Черныхи и Федя пошли домой, Маша по-прежнему сидела на руках Павла, крепко обняв его за шею. Он бережно нёс племяшку, испытывая необъяснимо-радостное чувство нежности к ребёнку. Своих-то в таком возрасте почти не довелось приласкивать, вот сердце и истосковалось.
– Батя, я хочу после победы пойти в военное училище, – сказал Ваня, солидно вышагивая рядом с Павлом.
Он впервые назвал отца батей, а не тятей, и тем самым как бы перешёл из детского возраста в мужской. По крайней мере, Павел так это воспринял и серьёзно отнёсся к словам Ивана.

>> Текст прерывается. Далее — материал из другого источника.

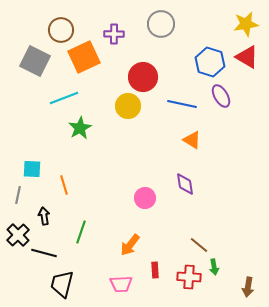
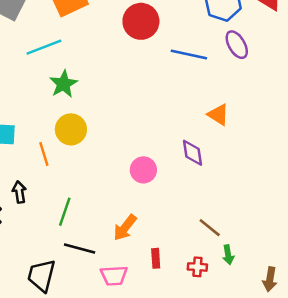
yellow circle: (128, 106) -> (71, 129), moved
orange triangle: (192, 140) -> (218, 115), moved
black line: (44, 253) -> (80, 249), moved
red cross: (189, 277) -> (197, 267), size x0.7

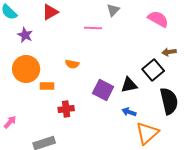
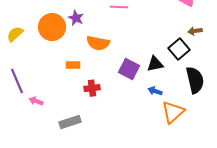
purple star: (25, 35) -> (76, 18), moved
orange semicircle: (72, 64) -> (98, 43), size x1.6
orange circle: (26, 69) -> (52, 27), moved
pink arrow: (10, 122) -> (36, 101), turned -112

– Хорошее дело, сын. Родину защищать надо умеючи. Мне бы тоже не мешало подучиться, как бороться со скрытыми врагами. Вот не знаю только, есть ли у нас такие школы или училища.
– Если нет, так будут, – сказал Никита. – Вон у нас сколько школ и училищ пооткрывали! Даже музыкальную! И Лиза наша хочет музыке учиться.
– Да у нас прямо образцовая семья, – засмеялся Павел. – И военный есть, и контрразведчик, и художник, и музыкантка…
– И мама учительница, – поддержала Лиза.
– Да, и мама учительница, – вздохнул Павел. – Мы приехали, а она и не знает. На параде думал её увидеть – не увидел.
– По-моему, семинарии на параде не было, – заметил Ваня.
– Ну, там столько народу собралось – могли и проглядеть, – откликнулся отец.
– А может, руководство семинарии не пустило, – Ваня бросил на отца испытующий взгляд, но тот не обратил внимания. Ваня нахмурился: – Да, всем нам учиться надо, – сказал он, выделив слово «нам».
А Павел ворковал с Машей:
– А ты, дочка, на кого учиться хочешь?
Маша застеснялась, только крепче обняла его за шею.
– Она лечить хочет, – сказала Лиза. – Когда Никита горлом болел, Маша за ним ухаживала. Никита говорит, что она его вылечила.
– Это правда, – подтвердил Никита. – Я сильно кашлял, а когда Маша подходила, кашель переставал.
– Маша – защитница наша, – добавил Федя.
И всем стало весело.
А дома их ждала Елена. Мама-маманя. Она уже приготовила обед, простой, пусть не как в былые времена, но, тем не менее, праздничный. Сварила на мясном бульоне (припрятан был копчёный огузок косули) густой борщ, нажарила картошки с грибами, а к жареву – капуста квашеная с гречишным маслом, а на сладкое – большая кастрюля компота из сушёных яблок.